— Directions —
Where the material below has a line containing "Σχολιασμένα", start repeating exactly, and keep going through the line containing "πριν 25 λεπτά", with no other lines.

— Given records —
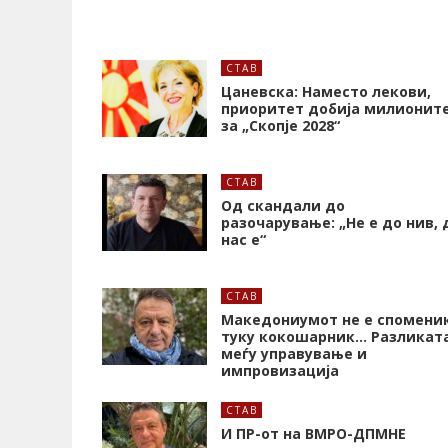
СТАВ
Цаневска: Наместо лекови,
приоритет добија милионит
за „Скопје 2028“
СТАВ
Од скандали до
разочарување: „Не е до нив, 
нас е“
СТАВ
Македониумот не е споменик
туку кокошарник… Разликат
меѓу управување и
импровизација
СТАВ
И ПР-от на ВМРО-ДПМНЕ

--

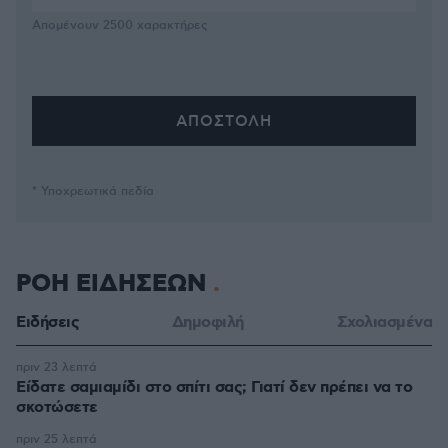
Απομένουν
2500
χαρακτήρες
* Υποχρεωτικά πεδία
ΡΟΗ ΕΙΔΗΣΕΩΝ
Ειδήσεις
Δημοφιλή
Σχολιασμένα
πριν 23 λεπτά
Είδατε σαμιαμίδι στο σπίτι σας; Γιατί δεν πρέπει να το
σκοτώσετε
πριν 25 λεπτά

— Answer space —
Σχολιασμένα
πριν 23 λεπτά
Είδατε σαμιαμίδι στο σπίτι σας; Γιατί δεν πρέπει να το
σκοτώσετε
πριν 25 λεπτά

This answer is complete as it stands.